The literature was incorporated and excluded according to the following criteria:

Patients included in the study

According to the diagnostic criteria, the patients included in the study were diagnosed with primary or secondary liver cancer, regardless of age or region. The methods for diagnosis included fetal serum protein testing, B-scan ultrasonography, CT, and liver puncture biopsy pathology. Patients diagnosed with cirrhosis or hepatitis but without liver cancer were excluded.

Interventions and controls

Patients in the control group were treated with medicines that can replenish energy or other basic treatments after tumor removal, trans-hepatic arterial chemotherapy embolism (TACE) intervention, or chemotherapy medication treatment.

The patients in the observation group received CG injections or oral preparations, in contrast to the control group. Studies with noncomplex glycyrrhizin treatment and nonrandomized controlled trials were excluded.

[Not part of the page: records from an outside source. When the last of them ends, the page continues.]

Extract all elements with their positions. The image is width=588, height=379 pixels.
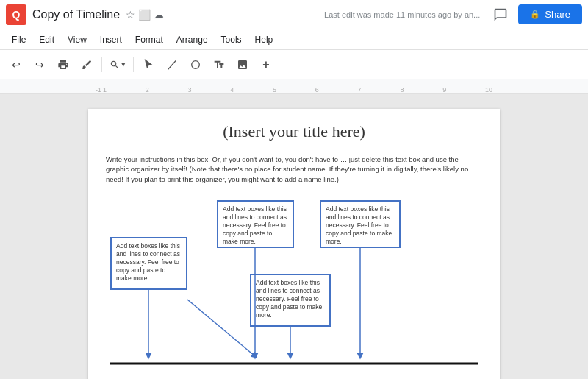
menu-edit[interactable]: Edit	[33, 32, 60, 47]
ruler-5: 5	[273, 86, 276, 93]
share-button[interactable]: 🔒 Share	[518, 4, 582, 24]
menu-file[interactable]: File	[6, 32, 32, 47]
canvas-area: (Insert your title here) Write your inst…	[0, 94, 588, 379]
lock-icon: 🔒	[530, 10, 540, 19]
undo-button[interactable]: ↩	[6, 54, 26, 75]
image-tool[interactable]	[232, 54, 253, 75]
app-icon: Q	[6, 4, 26, 25]
line-tool[interactable]	[162, 54, 182, 75]
print-button[interactable]	[53, 54, 74, 75]
zoom-control[interactable]: ▾	[107, 58, 129, 71]
redo-button[interactable]: ↪	[29, 54, 50, 75]
ruler-1: 1	[103, 86, 107, 93]
cloud-icon[interactable]: ☁	[154, 9, 164, 21]
slide-title[interactable]: (Insert your title here)	[88, 109, 500, 149]
document-title[interactable]: Copy of Timeline	[32, 8, 120, 21]
textbox-4-text: Add text boxes like this and lines to co…	[256, 279, 322, 319]
ruler-7: 7	[358, 86, 362, 93]
ruler-8: 8	[400, 86, 404, 93]
share-label: Share	[545, 9, 570, 20]
slide-content: (Insert your title here) Write your inst…	[88, 109, 500, 379]
menu-insert[interactable]: Insert	[94, 32, 128, 47]
more-tool[interactable]: +	[256, 54, 276, 75]
paint-button[interactable]	[76, 54, 97, 75]
menu-view[interactable]: View	[62, 32, 93, 47]
select-tool[interactable]	[138, 54, 159, 75]
slide[interactable]: (Insert your title here) Write your inst…	[88, 109, 500, 379]
title-bar: Q Copy of Timeline ☆ ⬜ ☁ Last edit was m…	[0, 0, 588, 29]
menu-help[interactable]: Help	[249, 32, 279, 47]
last-edit-label: Last edit was made 11 minutes ago by an.…	[324, 10, 480, 19]
svg-point-0	[192, 60, 200, 68]
slide-instructions[interactable]: Write your instructions in this box. Or,…	[88, 149, 500, 193]
timeline-area: Add text boxes like this and lines to co…	[103, 193, 485, 379]
ruler-3: 3	[188, 86, 192, 93]
toolbar: ↩ ↪ ▾ +	[0, 50, 588, 79]
toolbar-separator-1	[101, 57, 102, 72]
textbox-1-text: Add text boxes like this and lines to co…	[116, 242, 180, 282]
folder-icon[interactable]: ⬜	[138, 9, 151, 21]
textbox-1[interactable]: Add text boxes like this and lines to co…	[110, 237, 187, 290]
text-tool[interactable]	[209, 54, 229, 75]
textbox-3[interactable]: Add text boxes like this and lines to co…	[320, 200, 401, 248]
textbox-2-text: Add text boxes like this and lines to co…	[223, 205, 287, 245]
toolbar-separator-2	[133, 57, 134, 72]
ruler-2: 2	[146, 86, 149, 93]
ruler: -1 1 2 3 4 5 6 7 8 9 10	[0, 79, 588, 94]
textbox-3-text: Add text boxes like this and lines to co…	[326, 205, 392, 245]
ruler-9: 9	[442, 86, 446, 93]
textbox-2[interactable]: Add text boxes like this and lines to co…	[217, 200, 294, 248]
star-icon[interactable]: ☆	[126, 9, 135, 21]
zoom-dropdown-arrow: ▾	[121, 60, 126, 69]
textbox-4[interactable]: Add text boxes like this and lines to co…	[250, 274, 331, 327]
menu-tools[interactable]: Tools	[215, 32, 248, 47]
chat-icon[interactable]	[489, 3, 512, 26]
ruler-10: 10	[485, 86, 492, 93]
svg-line-6	[187, 300, 255, 356]
ruler-inner: -1 1 2 3 4 5 6 7 8 9 10	[0, 79, 588, 93]
menu-format[interactable]: Format	[129, 32, 169, 47]
menu-bar: File Edit View Insert Format Arrange Too…	[0, 29, 588, 50]
ruler-6: 6	[315, 86, 319, 93]
menu-arrange[interactable]: Arrange	[171, 32, 214, 47]
ruler-4: 4	[230, 86, 234, 93]
ruler-neg1: -1	[96, 86, 101, 93]
shape-tool[interactable]	[185, 54, 206, 75]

Results included in the study

The liver function of the patients was tested through routine blood tests and biochemical blood examinations. The statistical parameters included ALT (U/L), AST (U/L), TBIL (μmol/L), ALB (g/L), γ-GT (U/L), and TB (μmol/L).

The number of patients with adverse reactions and the duration (days) was measured, including nausea and vomiting, fever, elevated blood pressure, and others. Additionally, the efficacy of the CG treatment was analyzed.

Types of research included

The experimental studies included in this meta-analysis were all completely randomized controlled trial studies, reporting relative risk (RR) values and their corresponding 95% confidence interval (CI), and weighted mean deviation (MD) values and their corresponding 95% CIs or counts of positive events. Additionally, the value of I2 was used to judge heterogeneity. Specifically, if I2 <50%, the heterogeneity was acceptable; if I2 >50%, subgroup analysis or heterogeneity source analysis was performed to determine whether to merge statistics.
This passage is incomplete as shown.